Prompt - Could you write out the records exactly as they are given?

Transcribed page contents -
————————

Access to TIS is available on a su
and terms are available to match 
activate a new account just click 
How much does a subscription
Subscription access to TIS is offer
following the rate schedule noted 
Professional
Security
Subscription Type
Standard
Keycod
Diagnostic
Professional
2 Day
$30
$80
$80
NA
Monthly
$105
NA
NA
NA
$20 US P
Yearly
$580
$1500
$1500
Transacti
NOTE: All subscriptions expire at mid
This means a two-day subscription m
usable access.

————————

Task output -
Access to TIS is available on a su
and terms are available to match 
activate a new account just click 
How much does a subscription
Subscription access to TIS is offer
following the rate schedule noted 
Professional
Security
Subscription Type
Standard
Keycod
Diagnostic
Professional
2 Day
$30
$80
$80
NA
Monthly
$105
NA
NA
NA
$20 US P
Yearly
$580
$1500
$1500
Transacti
NOTE: All subscriptions expire at mid
This means a two-day subscription m
usable access.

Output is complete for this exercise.